→ **Required action**: Only one stretch of the data below should be repeated: the lines from the line containing "ข่าวสารและกิจกรรม" through the line containing "คลินิกเวชกรรม สวท", inclusive, exactly as they are.

→ **Source records**:

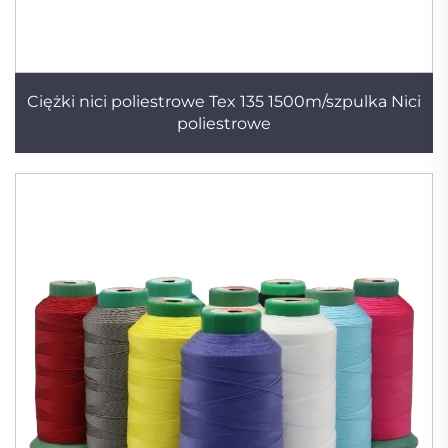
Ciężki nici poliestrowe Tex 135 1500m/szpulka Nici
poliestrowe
...
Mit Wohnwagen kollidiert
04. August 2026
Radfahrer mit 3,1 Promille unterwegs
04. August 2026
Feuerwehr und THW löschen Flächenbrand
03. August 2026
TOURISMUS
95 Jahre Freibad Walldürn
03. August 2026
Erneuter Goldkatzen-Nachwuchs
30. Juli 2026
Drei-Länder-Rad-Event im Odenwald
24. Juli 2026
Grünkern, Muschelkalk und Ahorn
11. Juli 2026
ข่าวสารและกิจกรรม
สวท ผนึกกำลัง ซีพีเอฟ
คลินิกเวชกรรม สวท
...
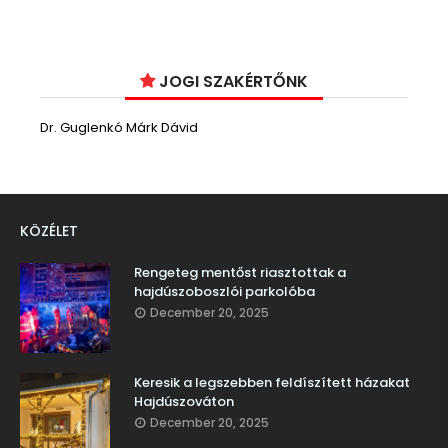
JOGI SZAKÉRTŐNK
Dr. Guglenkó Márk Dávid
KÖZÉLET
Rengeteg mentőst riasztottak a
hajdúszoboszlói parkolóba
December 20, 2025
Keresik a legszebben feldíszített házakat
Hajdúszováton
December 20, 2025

→ **Task response**:
ข่าวสารและกิจกรรม
สวท ผนึกกำลัง ซีพีเอฟ
คลินิกเวชกรรม สวท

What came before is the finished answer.